RIP Android: Visionary Leader Rubin Leaves Android Project

by Matt Klassen on March 19, 2013

Andy Rubin, the chief architect behind the dominance of Android, stepped down from the mobile OS project last week, raising questions about the future of one of the tech world’s greatest minds and the future of the Android project as a whole. The company promptly announced Rubin’s replacement, Chrome executive Sundar Pichai, with company CEO Larry Page stating in a blog post that Rubin’s expertise will be used elsewhere, hopefully with similar results.

You certainly don’t need me to tell you what Rubin was able to accomplish during his tenure as head of Google’s Android division, taking a relatively unknown open source platform and turning it into a global consumer hit. It’s certainly not a stretch to say that Rubin was Google’s Steve Jobs, the mastermind behind understanding how to take complex technology and make it consumer friendly.

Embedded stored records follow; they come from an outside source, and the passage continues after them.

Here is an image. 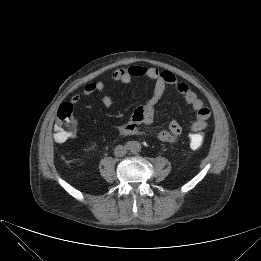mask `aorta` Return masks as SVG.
Wrapping results in <instances>:
<instances>
[{
	"instance_id": "1",
	"label": "aorta",
	"mask_w": 261,
	"mask_h": 261,
	"mask_svg": "<svg viewBox=\"0 0 261 261\" xmlns=\"http://www.w3.org/2000/svg\"><path fill=\"white\" fill-rule=\"evenodd\" d=\"M129 150L133 153H138L141 150V144L138 141H131L128 144Z\"/></svg>"
}]
</instances>
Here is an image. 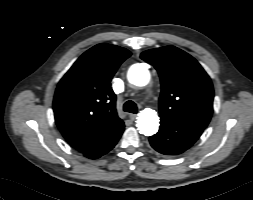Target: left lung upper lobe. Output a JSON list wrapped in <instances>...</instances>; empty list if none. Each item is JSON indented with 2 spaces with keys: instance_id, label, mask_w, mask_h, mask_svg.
Listing matches in <instances>:
<instances>
[{
  "instance_id": "5c2ea615",
  "label": "left lung upper lobe",
  "mask_w": 253,
  "mask_h": 200,
  "mask_svg": "<svg viewBox=\"0 0 253 200\" xmlns=\"http://www.w3.org/2000/svg\"><path fill=\"white\" fill-rule=\"evenodd\" d=\"M141 58L152 64L160 76V117L204 130L212 116L214 91L202 66L174 46L144 51Z\"/></svg>"
}]
</instances>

But there are some that see this change in leadership as anything but a mutual break, arguing that internal tension between Android and Google’s Chrome division was the impetus for this change, and that Rubin was kindly asked to step down (i.e. fired) so that Google could resolve this conflict and create a more cohesive mobile strategy. Now the question remains, can Android survive without Rubin?

I have to wonder if Pichai contacted Apple CEO Tim Cook the day the former was appointed to oversee Google’s Android division, asking for advice on how to be the follow-up act to a true technological visionary (and I’m sure Cook would have said, “I really have no idea.”), as it certainly can’t be easy to assume control of a project that was created and grown into a monumental success by a true leader.

But as many wonder why Rubin would relinquish control of the platform he ostensibly created, perhaps we need to look no further than the fact that Android had become to big for Google to control, the strength of the operating system allowing Rubin to dictate the direction of Google’s overall mobile strategy, something the higher-ups likely didn’t like.

“You had this Chrome OS and this Android Group that were building in many overlapping products,” explains Michael Gartenberg, an analyst at Gartner. “For Google, it’s not about the platform, but the ecosystem,” Gartenberg continued. “They’re more concerned long-term about Google Docs, Google Voice, Google Books, and less about helping Samsung sell more phones.”

While the break was apparently mutual enough to motivate Page to state that other opportunities await Rubin within the Google camp, I’ll certainly be interested to see if the Android wunderkind remains with the company.

True motivations aside, however, as I gaze into my crystal ball this move strikes me as the second misstep that will eventually lead to my long predicted demise of the Android platform. With Google finally recognizing the threat its Android partner Samsung is starting to pose in the mobile market, the first domino has fallen: Google is losing control of the Android ecosystem.

Now with the removal/departure of Rubin the second domino has followed suit, as the Android that once was will likely cease to exist, the search engine giant clearly interested in merging it with its Chrome platform in some manner. While a cohesive mobile strategy may serve Google well in the short term, there’s nothing that says Google will be able to parlay this shift into continued global mobile dominance, meaning that Android may in fact be a casualty of corporate cohesiveness.